WHAT THE EXERCISE ASKS:
From the line containing "Nous contacter" through the last line of the material, copy every line exactly, both ends inclusive; do not copy pictures.
**** ENTRIES PROVIDED ****
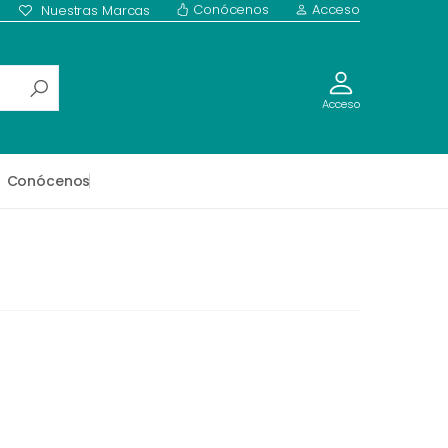
Conócenos
Acceso
Nuestras Marcas
Acceso
Conócenos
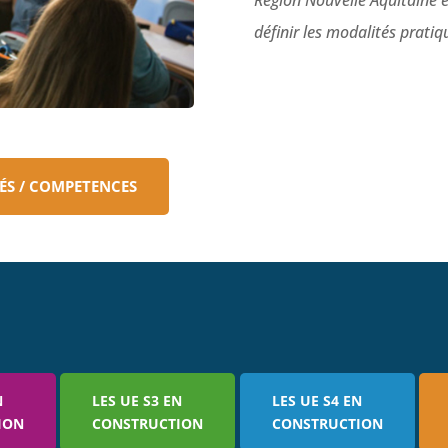
Région Nouvelle Aquitaine e
définir les modalités pratiq
TÉS / COMPETENCES
N
LES UE S3 EN
LES UE S4 EN
ION
CONSTRUCTION
CONSTRUCTION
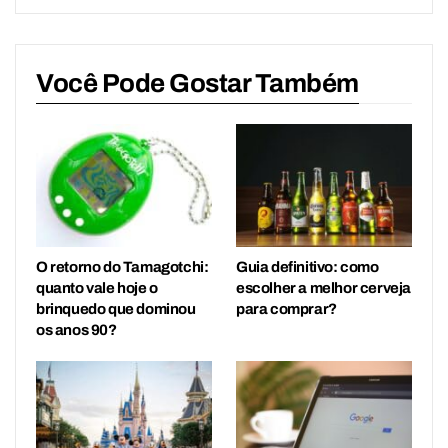
Você Pode Gostar Também
O retorno do Tamagotchi:
Guia definitivo: como
quanto vale hoje o
escolher a melhor cerveja
brinquedo que dominou
para comprar?
os anos 90?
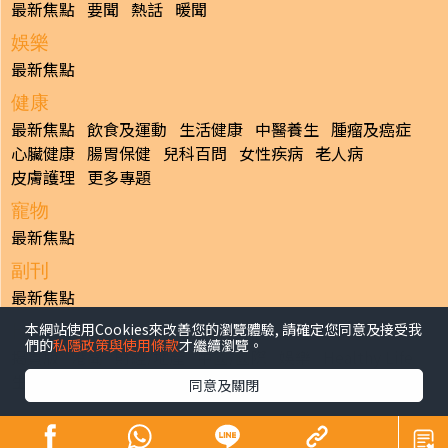
最新焦點
要聞
熱話
暖聞
娛樂
最新焦點
健康
最新焦點
飲食及運動
生活健康
中醫養生
腫瘤及癌症
心臟健康
腸胃保健
兒科百問
女性疾病
老人病
皮膚護理
更多專題
寵物
最新焦點
副刊
最新焦點
本網站使用Cookies來改善您的瀏覽體驗, 請確定您同意及接受我
日報
們的
私隱政策與使用條款
才繼續瀏覽。
揭頁版
港聞
財經/地產
中國/國際
娛樂
Healthy Life
生活副刊
親子/教育
體育
專題/人物
昔日晴報
同意及關閉
香港經濟日報版權所有©2026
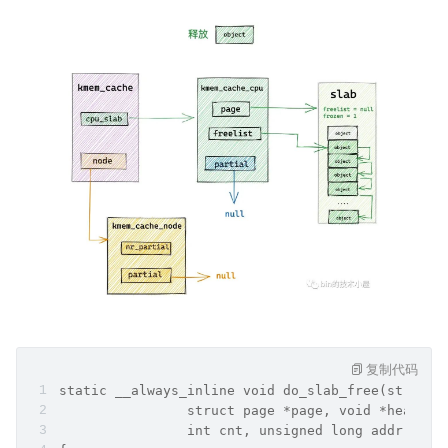
复制代码
static __always_inline void do_slab_free(struct 
                struct page *page, void *head, v
                int cnt, unsigned long addr)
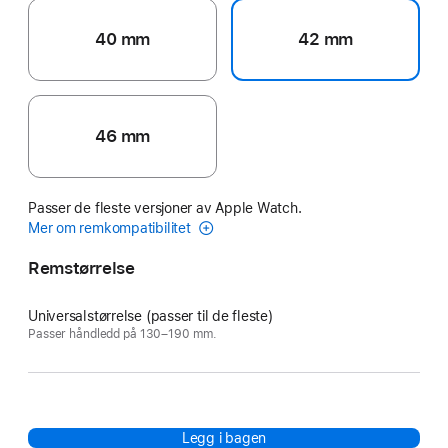
40 mm
42 mm
46 mm
Passer de fleste versjoner av Apple Watch.
Mer om remkompatibilitet
Remstørrelse
Universalstørrelse (passer til de fleste)
Passer håndledd på 130–190 mm.
Legg i bagen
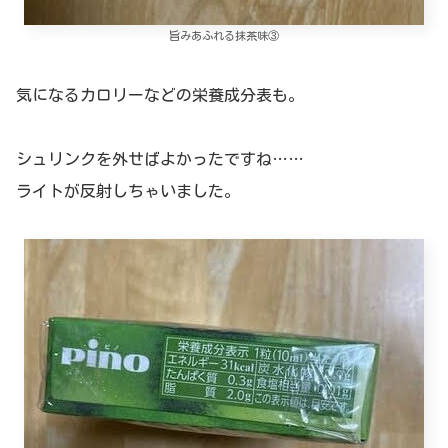
旨みあふれる抹茶味③
気になるカロリーなどの栄養成分表も。
シュリンクを外せばよかったですね……
ライトが反射しちゃいました。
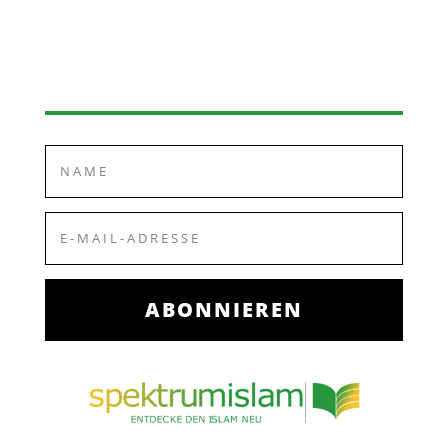
ABONNIEREN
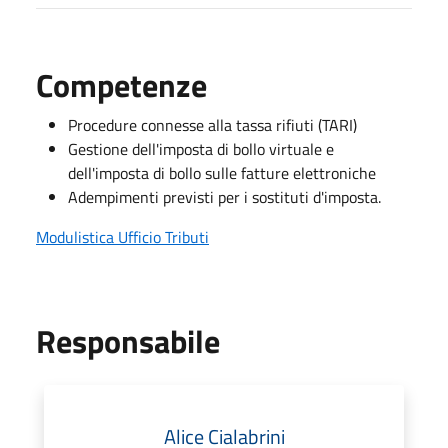
Competenze
Procedure connesse alla tassa rifiuti (TARI)
Gestione dell'imposta di bollo virtuale e
dell'imposta di bollo sulle fatture elettroniche
Adempimenti previsti per i sostituti d'imposta.
Modulistica Ufficio Tributi
Responsabile
Alice Cialabrini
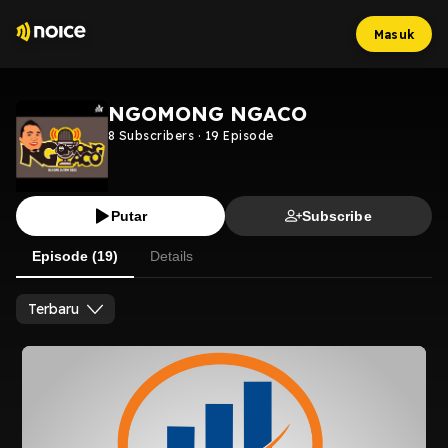
Masuk
NGOMONG NGACO
8
Subscribers
·
19
Episode
Putar
Subscribe
Episode (19)
Details
Terbaru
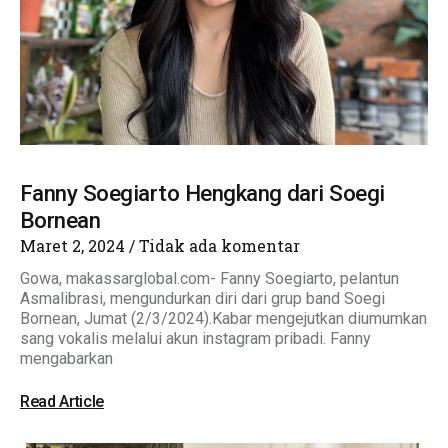
Fanny Soegiarto Hengkang dari Soegi
Bornean
Maret 2, 2024
Tidak ada komentar
Gowa, makassarglobal.com- Fanny Soegiarto, pelantun
Asmalibrasi, mengundurkan diri dari grup band Soegi
Bornean, Jumat (2/3/2024).Kabar mengejutkan diumumkan
sang vokalis melalui akun instagram pribadi. Fanny
mengabarkan
Read Article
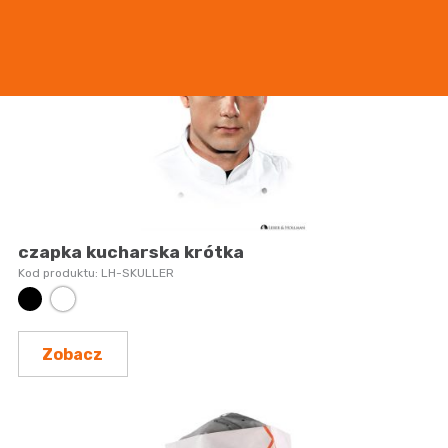
czapka kucharska krótka
LH-SKULLER
Zobacz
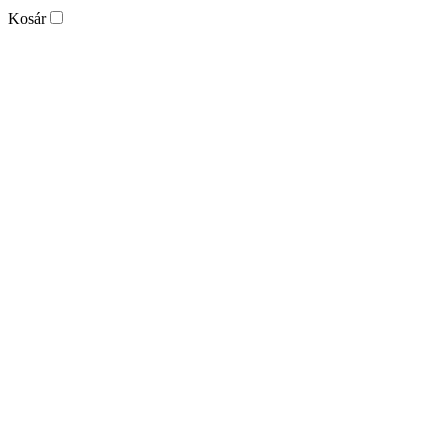
Kosár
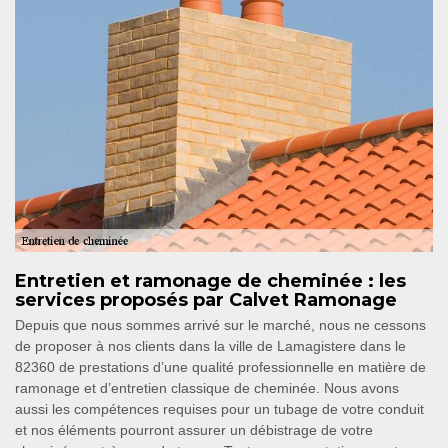
Entretien et ramonage de cheminée : les
services proposés par Calvet Ramonage
Depuis que nous sommes arrivé sur le marché, nous ne cessons
de proposer à nos clients dans la ville de Lamagistere dans le
82360 de prestations d’une qualité professionnelle en matière de
ramonage et d’entretien classique de cheminée. Nous avons
aussi les compétences requises pour un tubage de votre conduit
et nos éléments pourront assurer un débistrage de votre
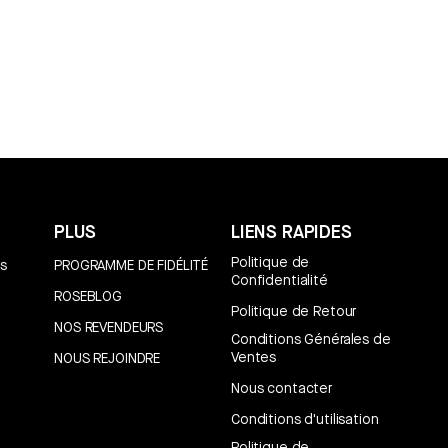
PLUS
LIENS RAPIDES
Politique de
s
PROGRAMME DE FIDÉLITÉ
Confidentialité
ROSEBLOG
Politique de Retour
NOS REVENDEURS
Conditions Générales de
Ventes
NOUS REJOINDRE
Nous contacter
Conditions d'utilisation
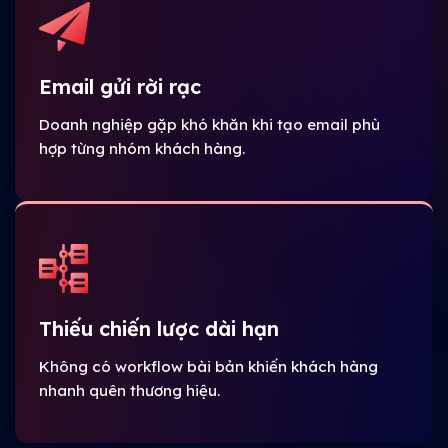
Email gửi rời rạc
Doanh nghiệp gặp khó khăn khi tạo email phù
hợp từng nhóm khách hàng.
Thiếu chiến lược dài hạn
Không có workflow bài bản khiến khách hàng
nhanh quên thương hiệu.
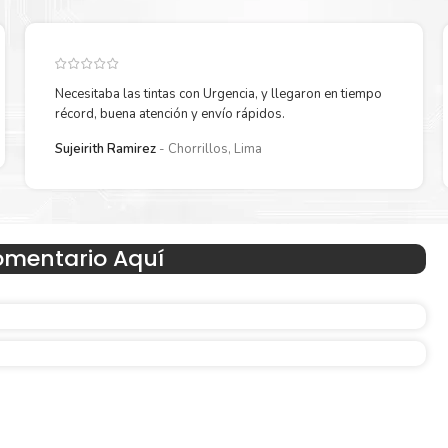
Necesitaba las tintas con Urgencia, y llegaron en tiempo
récord, buena atención y envío rápidos.
Reduzca el consumo de energía
Sujeirith Ramirez
Chorrillos, Lima
 un
Consuma un 21 % menos de energía en promedio en com
con la generación anterior.
omentario Aquí
Amigables con el Medio Ambient
Al elegir Cartuchos Originales
HP
, usted está participand
economía circular.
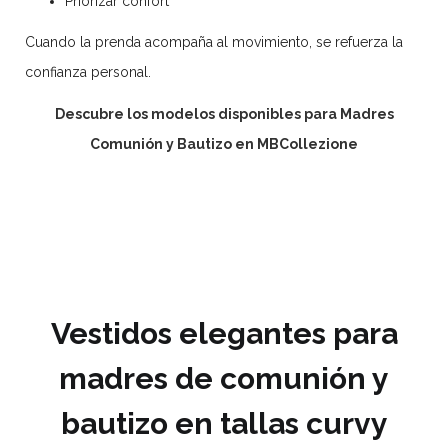
Priorizar confort
Cuando la prenda acompaña al movimiento, se refuerza la
confianza personal.
Descubre los modelos disponibles para Madres
Comunión y Bautizo en MBCollezione
Vestidos elegantes para
madres de comunión y
bautizo en tallas curvy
****
THE ANSWER:
Nous contacter
Conditions d'utilisation
Email gửi rời rạc
Doanh nghiệp gặp khó khăn khi tạo email phù
hợp từng nhóm khách hàng.
Thiếu chiến lược dài hạn
Không có workflow bài bản khiến khách hàng
nhanh quên thương hiệu.
Necesitaba las tintas con Urgencia, y llegaron en tiempo
récord, buena atención y envío rápidos.
Reduzca el consumo de energía
Sujeirith Ramirez
Chorrillos, Lima
 un
Consuma un 21 % menos de energía en promedio en com
con la generación anterior.
omentario Aquí
Amigables con el Medio Ambient
Al elegir Cartuchos Originales
HP
, usted está participand
economía circular.
Priorizar confort
Cuando la prenda acompaña al movimiento, se refuerza la
confianza personal.
Descubre los modelos disponibles para Madres
Comunión y Bautizo en MBCollezione
Vestidos elegantes para
madres de comunión y
bautizo en tallas curvy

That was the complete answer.